I hope you find things in this life that ignite you and deepen your understanding of the world, as well as those who reside here in it.
I hope you have the courage to fight for a future that inspires you, even if it doesn’t look the way you thought it would. The kind of courage it takes to change the parts of yourself that no longer serve the greater good of your entire being, and the courage to trust the strength and beauty of the person that you are becoming.

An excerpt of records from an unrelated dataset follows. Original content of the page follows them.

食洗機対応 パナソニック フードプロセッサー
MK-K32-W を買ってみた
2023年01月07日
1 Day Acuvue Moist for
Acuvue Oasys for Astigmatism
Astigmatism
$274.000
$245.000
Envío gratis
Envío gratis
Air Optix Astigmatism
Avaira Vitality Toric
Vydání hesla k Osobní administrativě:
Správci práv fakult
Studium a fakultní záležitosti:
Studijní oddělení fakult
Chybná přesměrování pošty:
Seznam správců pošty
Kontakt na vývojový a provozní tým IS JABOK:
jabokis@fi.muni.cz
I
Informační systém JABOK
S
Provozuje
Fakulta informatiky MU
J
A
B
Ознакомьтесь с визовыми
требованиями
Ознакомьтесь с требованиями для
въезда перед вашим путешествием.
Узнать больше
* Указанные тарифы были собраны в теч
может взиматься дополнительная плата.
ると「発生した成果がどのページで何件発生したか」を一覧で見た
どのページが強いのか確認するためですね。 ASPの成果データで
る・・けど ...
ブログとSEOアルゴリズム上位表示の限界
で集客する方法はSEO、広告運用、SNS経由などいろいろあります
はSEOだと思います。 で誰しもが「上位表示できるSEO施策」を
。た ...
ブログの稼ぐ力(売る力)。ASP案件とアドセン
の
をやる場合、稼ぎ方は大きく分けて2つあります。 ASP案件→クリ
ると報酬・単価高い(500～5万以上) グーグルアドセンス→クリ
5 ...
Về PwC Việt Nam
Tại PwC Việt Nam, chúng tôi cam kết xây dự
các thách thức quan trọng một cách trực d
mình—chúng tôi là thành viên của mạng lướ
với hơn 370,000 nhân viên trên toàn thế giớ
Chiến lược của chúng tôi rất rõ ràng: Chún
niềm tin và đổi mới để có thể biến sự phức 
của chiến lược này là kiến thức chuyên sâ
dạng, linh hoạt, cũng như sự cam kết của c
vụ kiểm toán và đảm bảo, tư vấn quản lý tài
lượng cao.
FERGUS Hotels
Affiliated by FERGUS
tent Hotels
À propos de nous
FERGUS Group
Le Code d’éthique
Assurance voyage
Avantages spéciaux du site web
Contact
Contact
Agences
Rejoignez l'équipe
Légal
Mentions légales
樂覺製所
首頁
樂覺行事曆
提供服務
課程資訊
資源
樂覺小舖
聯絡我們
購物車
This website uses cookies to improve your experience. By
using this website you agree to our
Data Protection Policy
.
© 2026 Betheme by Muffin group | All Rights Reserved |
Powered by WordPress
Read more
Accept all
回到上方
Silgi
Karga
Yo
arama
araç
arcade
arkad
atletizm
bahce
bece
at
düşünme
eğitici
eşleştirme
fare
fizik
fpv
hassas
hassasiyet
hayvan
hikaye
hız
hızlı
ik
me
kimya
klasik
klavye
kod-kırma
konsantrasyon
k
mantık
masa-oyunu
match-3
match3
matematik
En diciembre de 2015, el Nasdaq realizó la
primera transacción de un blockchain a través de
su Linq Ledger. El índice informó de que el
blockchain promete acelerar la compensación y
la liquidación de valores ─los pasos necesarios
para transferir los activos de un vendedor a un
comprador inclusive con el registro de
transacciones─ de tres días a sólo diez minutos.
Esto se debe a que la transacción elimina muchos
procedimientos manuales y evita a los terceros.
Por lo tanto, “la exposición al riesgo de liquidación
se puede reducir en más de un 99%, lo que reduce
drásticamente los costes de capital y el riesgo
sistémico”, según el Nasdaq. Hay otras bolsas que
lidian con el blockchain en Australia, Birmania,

As race day approaches ever closer, I am feeling humbled and so incredibly grateful for all of the time that I have had to spend investing in myself – physically, mentally, and emotionally. For all of the progress that I have made, and the functional abilities which have, slowly but surely, been restored by my body. But, most especially, for the people who love me. The ones who have helped me and supported me from Day One. For my husband, going above and beyond our marriage vows, into a world he never asked for, nor did he deserve to find himself in. For bathing me and dressing me – even washing and styling my hair. Helping me to change my bandages, change my casts, attend my Doctors appointments, and hours long surgeries. All the cooking, the cleaning, the mental health upkeeping. All the things we tend to take for granted, until we are unable to do them for ourselves. And the people who have cared enough to extend themselves, despite the busyness of their own lives – the ones who’ve offered up their support in the form of kind words, encouraging messages, sarcastic remarks and hilarious memes. For my Doctors, my physical therapists, my chiropractors, my personal trainer, and the few who have chosen to run by my side in this upcoming race… THANK YOU. I am at a loss for words to describe exactly how much this means to me. Please know that it’s A LOT.